Gossy’s first chapter catches Freud’s language slipping as he misquotes Goethe’s Faust in his epigraph for The Psychopathology, and provides the argument for a politicized interpretation of the slip: its feminization and its threat to authority and intentionality. Freud’s borrowed epigraph inaugurates a book on the unwelcome manifestation of the repressed in language, and does so, as Gossy pointedly demonstrates, while performing a slip in gender, a slip which “is concretely engendered in the text as feminine.”
Chapter 2 discusses an anecdote on another misquotation that a Jewish friend of Freud’s makes as the two men are travelling abroad. Meant to express his rage at the anti-Semitism of the times, the misquotation leads to understanding the friend’s repression of the idea that a foreign woman he met during his journey might be expecting his child.
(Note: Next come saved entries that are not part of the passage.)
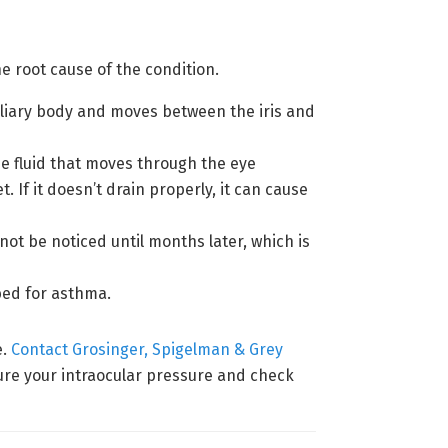
e root cause of the condition.
 ciliary body and moves between the iris and
e fluid that moves through the eye
If it doesn’t drain properly, it can cause
ot be noticed until months later, which is
bed for asthma.
e.
Contact Grosinger, Spigelman & Grey
ure your intraocular pressure and check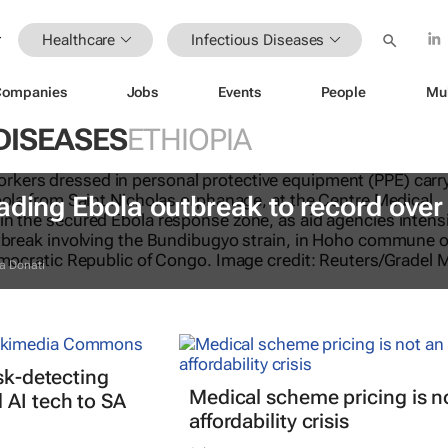
Healthcare
Infectious Diseases
Companies
Jobs
Events
People
Mu
DISEASES
ETHIOPIA
ading Ebola outbreak to record over
a Donati
isk-detecting
Medical scheme pricing is n
AI tech to SA
affordability crisis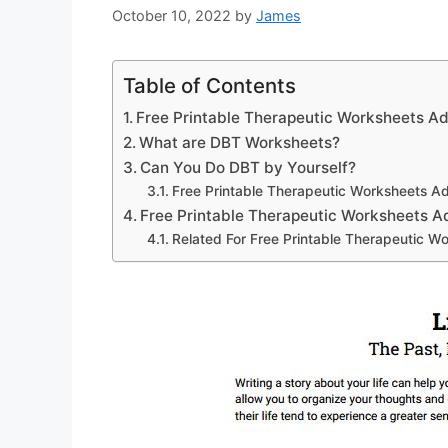
October 10, 2022
by
James
Table of Contents
Free Printable Therapeutic Worksheets Ad
What are DBT Worksheets?
Can You Do DBT by Yourself?
Free Printable Therapeutic Worksheets Ad
Free Printable Therapeutic Worksheets A
Related For Free Printable Therapeutic W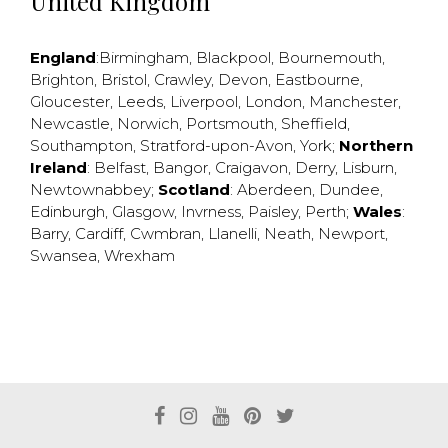
United Kingdom
England
:
Birmingham
,
Blackpool
,
Bournemouth
,
Brighton
,
Bristol
,
Crawley
,
Devon
,
Eastbourne
,
Gloucester
,
Leeds
,
Liverpool
,
London
,
Manchester
,
Newcastle
,
Norwich
,
Portsmouth
,
Sheffield
,
Southampton
,
Stratford-upon-Avon
,
York
;
Northern
Ireland
:
Belfast
,
Bangor
,
Craigavon
,
Derry
,
Lisburn
,
Newtownabbey
;
Scotland
:
Aberdeen
,
Dundee
,
Edinburgh
,
Glasgow
,
Invrness
,
Paisley
,
Perth
;
Wales
:
Barry
,
Cardiff
,
Cwmbran
,
Llanelli
,
Neath
,
Newport
,
Swansea
,
Wrexham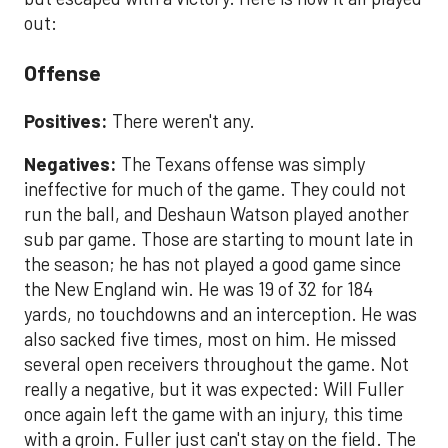
out:
Offense
Positives:
There weren't any.
Negatives:
The Texans offense was simply
ineffective for much of the game. They could not
run the ball, and Deshaun Watson played another
sub par game. Those are starting to mount late in
the season; he has not played a good game since
the New England win. He was 19 of 32 for 184
yards, no touchdowns and an interception. He was
also sacked five times, most on him. He missed
several open receivers throughout the game. Not
really a negative, but it was expected: Will Fuller
once again left the game with an injury, this time
with a groin. Fuller just can't stay on the field. The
Gossy’s analysis again reveals the political implications of the slip: how it points to the friend’s cooptation with structures of domination that protect his male privileges while contradicting his conscious intent—namely, his rage at anti-Semitism.
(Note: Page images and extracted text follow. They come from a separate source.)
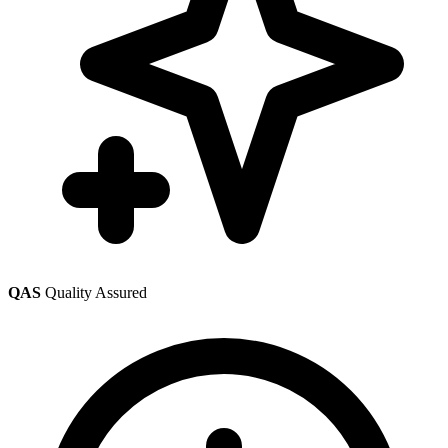
QAS
Quality Assured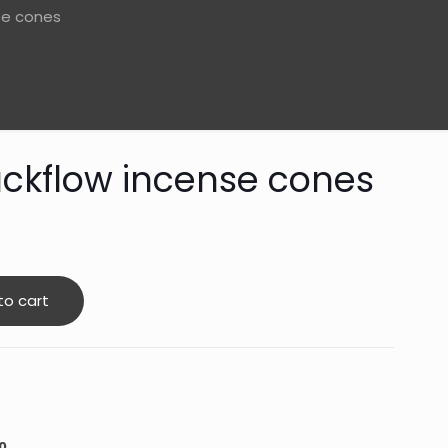
se cones
ckflow incense cones
to cart
0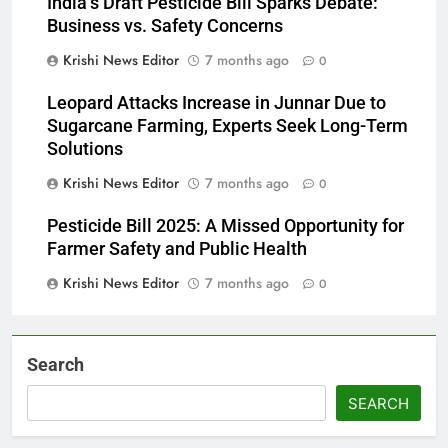
India’s Draft Pesticide Bill Sparks Debate:
Business vs. Safety Concerns
Krishi News Editor
7 months ago
0
Leopard Attacks Increase in Junnar Due to
Sugarcane Farming, Experts Seek Long-Term
Solutions
Krishi News Editor
7 months ago
0
Pesticide Bill 2025: A Missed Opportunity for
Farmer Safety and Public Health
Krishi News Editor
7 months ago
0
Search
SEARCH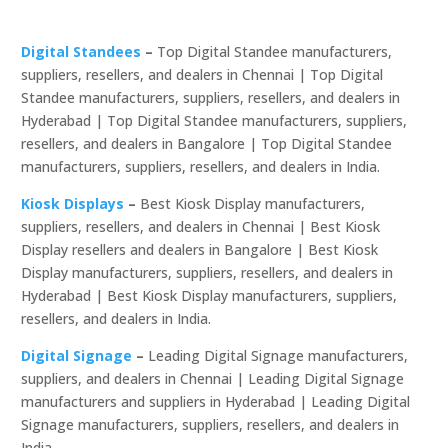
Digital Standees
–
Top Digital Standee manufacturers,
suppliers, resellers, and dealers in Chennai | Top Digital
Standee manufacturers, suppliers, resellers, and dealers in
Hyderabad | Top Digital Standee manufacturers, suppliers,
resellers, and dealers in Bangalore | Top Digital Standee
manufacturers, suppliers, resellers, and dealers in India.
Kiosk Displays
–
Best Kiosk Display manufacturers,
suppliers, resellers, and dealers in Chennai | Best Kiosk
Display resellers and dealers in Bangalore | Best Kiosk
Display manufacturers, suppliers, resellers, and dealers in
Hyderabad | Best Kiosk Display manufacturers, suppliers,
resellers, and dealers in India.
Digital Signage
–
Leading Digital Signage manufacturers,
suppliers, and dealers in Chennai | Leading Digital Signage
manufacturers and suppliers in Hyderabad | Leading Digital
Signage manufacturers, suppliers, resellers, and dealers in
India.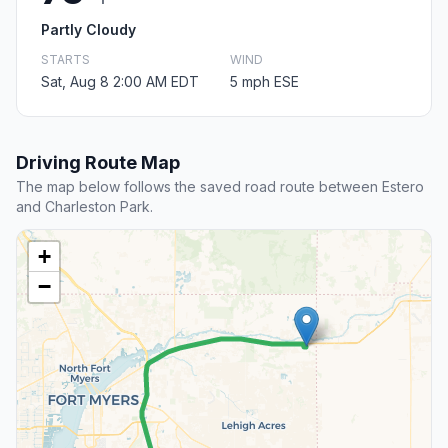
Partly Cloudy
STARTS
WIND
Sat, Aug 8 2:00 AM EDT
5 mph ESE
Driving Route Map
The map below follows the saved road route between Estero
and Charleston Park.
+
−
Chapters 3 and 4 prefigure a feminist psychoanalysis of Freudian psychoanalysis and highlight how a theory of the unconscious that is based on a fictionalized idea of femininity cannot contain and control women’s bodies, specifically the women’s pregnant and raped bodies favored in the anecdotes. In chapter 3, Gossy playfully asks if it is “possible that making a Freudian slip makes a man feel pregnant with unwelcome meanings.” She answers her question through a reinterpretation of three anecdotes on screen memories involving men who are narrating childhood memories about their mothers’ pregnant bodies and about learning the alphabet. In these examples, Gossy argues that the excessiveness of the female body upsets “the order of the alphabet of castration,” disrupts the grammar of patriarchy, and becomes a defining term of both femininity and masculinity. Chapter 4 further illustrates how the Freudian theory of the unconscious slips when Freud constructs a “hair-raising” analogy between the operation of the unconscious in the case of suicide and its operation in the case of rape.
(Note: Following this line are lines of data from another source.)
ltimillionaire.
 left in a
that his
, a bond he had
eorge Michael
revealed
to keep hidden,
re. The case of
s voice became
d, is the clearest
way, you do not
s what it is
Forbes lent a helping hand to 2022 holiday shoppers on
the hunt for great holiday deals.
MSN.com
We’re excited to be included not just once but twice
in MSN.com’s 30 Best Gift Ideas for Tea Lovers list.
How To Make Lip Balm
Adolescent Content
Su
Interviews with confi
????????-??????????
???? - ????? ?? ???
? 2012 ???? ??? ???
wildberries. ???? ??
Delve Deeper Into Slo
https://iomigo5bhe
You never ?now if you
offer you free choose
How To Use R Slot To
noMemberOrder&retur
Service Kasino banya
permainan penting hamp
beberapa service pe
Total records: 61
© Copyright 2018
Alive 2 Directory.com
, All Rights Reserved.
The last and fifth chapter of Freudian Slips is particularly insightful as it takes the reader back to the conditions of production of Freud’s [End Page 1061] The Psychopathology. According to Gossy, the proliferation of anecdotes with each new edition of the book emerges as compensation for what the Dora story is unable to tell. “Fragment of an Analysis of a Case of Hysteria,” which records the famous Dora case and Freud’s failure at theorizing the meaning of her body, was written during the composition of The Psychopathology. Gossy convincingly infers that the meaning of Dora’s body, which Freud’s interpretations cannot contain, “returns as repressed content in The Psychopathology of Everyday Life, which is full of examples of how the bodies of women make the discourse of man slip.”
But beyond writing about Freud’s narrative of the slip, Gossy judiciously underlines the productivity of a parapractic discourse in terms of a political practice—let us say, a feminist practice—and points to a new (slippery) pedagogy that undermines absolute authority and makes multiple meanings available. In sum, Freudian Slips is as witty...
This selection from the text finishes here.